++++ EXERCISE DATA ++++
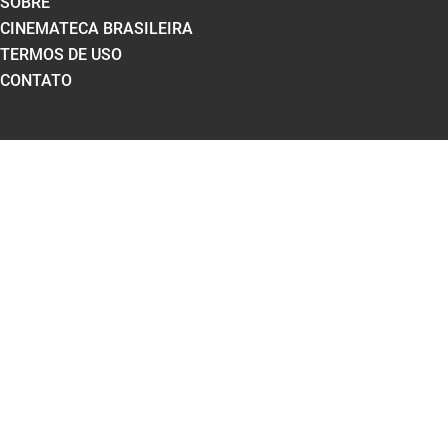
SOBRE
CINEMATECA BRASILEIRA
TERMOS DE USO
CONTATO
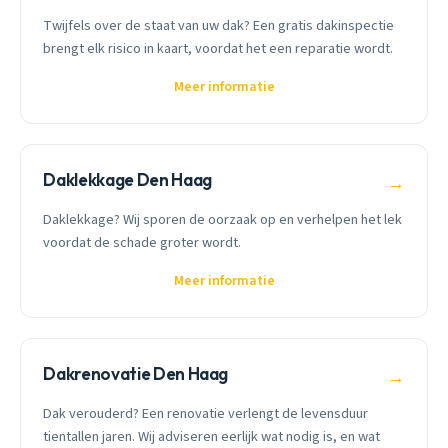
Twijfels over de staat van uw dak? Een gratis dakinspectie
brengt elk risico in kaart, voordat het een reparatie wordt.
Meer informatie
Daklekkage Den Haag
→
Daklekkage? Wij sporen de oorzaak op en verhelpen het lek
voordat de schade groter wordt.
Meer informatie
Dakrenovatie Den Haag
→
Dak verouderd? Een renovatie verlengt de levensduur
tientallen jaren. Wij adviseren eerlijk wat nodig is, en wat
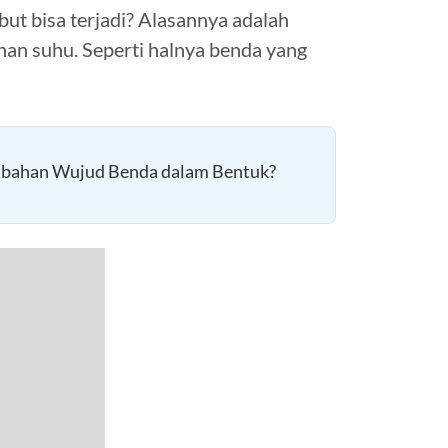
but bisa terjadi? Alasannya adalah
an suhu. Seperti halnya benda yang
bahan Wujud Benda dalam Bentuk?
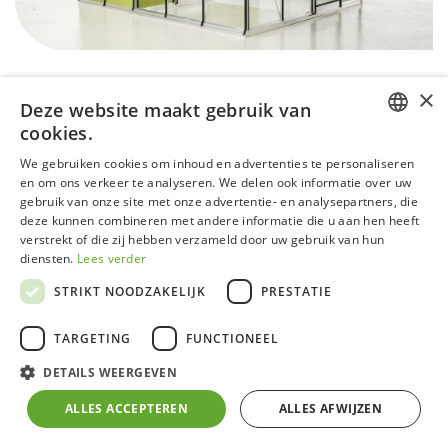
×
Deze website maakt gebruik van
cookies.
DUTCH
We gebruiken cookies om inhoud en advertenties te personaliseren
en om ons verkeer te analyseren. We delen ook informatie over uw
GERMAN
gebruik van onze site met onze advertentie- en analysepartners, die
Combo R306-2 - ALU - Deals
deze kunnen combineren met andere informatie die u aan hen heeft
FRENCH
verstrekt of die zij hebben verzameld door uw gebruik van hun
ENGLISH
SPECIAL DEAL
diensten.
Lees verder
STRIKT NOODZAKELIJK
PRESTATIE
Deze modellen kunnen sporen van intern gebruik of
interne opbouw vertonen die geen invloed hebben op
TARGETING
FUNCTIONEEL
de werking.
DETAILS WEERGEVEN
Alle vermelde prijzen zijn inclusief BTW, aan-huis-
ALLES ACCEPTEREN
ALLES AFWIJZEN
geleverd op de stoep in België. Montage is mogelijk in
België op aanvraag. Bestellen kan via info@acd.eu.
++++
▸ WHAT YOU ARE ASKED TO DO
The task requires that every line above be transcribed exactly, without the images.

▸ TASK OUTPUT
SOBRE
CINEMATECA BRASILEIRA
TERMOS DE USO
CONTATO
Twijfels over de staat van uw dak? Een gratis dakinspectie
brengt elk risico in kaart, voordat het een reparatie wordt.
Meer informatie
Daklekkage Den Haag
→
Daklekkage? Wij sporen de oorzaak op en verhelpen het lek
voordat de schade groter wordt.
Meer informatie
Dakrenovatie Den Haag
→
Dak verouderd? Een renovatie verlengt de levensduur
tientallen jaren. Wij adviseren eerlijk wat nodig is, en wat
but bisa terjadi? Alasannya adalah
an suhu. Seperti halnya benda yang
bahan Wujud Benda dalam Bentuk?
×
Deze website maakt gebruik van
cookies.
DUTCH
We gebruiken cookies om inhoud en advertenties te personaliseren
en om ons verkeer te analyseren. We delen ook informatie over uw
GERMAN
gebruik van onze site met onze advertentie- en analysepartners, die
Combo R306-2 - ALU - Deals
deze kunnen combineren met andere informatie die u aan hen heeft
FRENCH
verstrekt of die zij hebben verzameld door uw gebruik van hun
ENGLISH
SPECIAL DEAL
diensten.
Lees verder
STRIKT NOODZAKELIJK
PRESTATIE
Deze modellen kunnen sporen van intern gebruik of
interne opbouw vertonen die geen invloed hebben op
TARGETING
FUNCTIONEEL
de werking.
DETAILS WEERGEVEN
Alle vermelde prijzen zijn inclusief BTW, aan-huis-
ALLES ACCEPTEREN
ALLES AFWIJZEN
geleverd op de stoep in België. Montage is mogelijk in
België op aanvraag. Bestellen kan via info@acd.eu.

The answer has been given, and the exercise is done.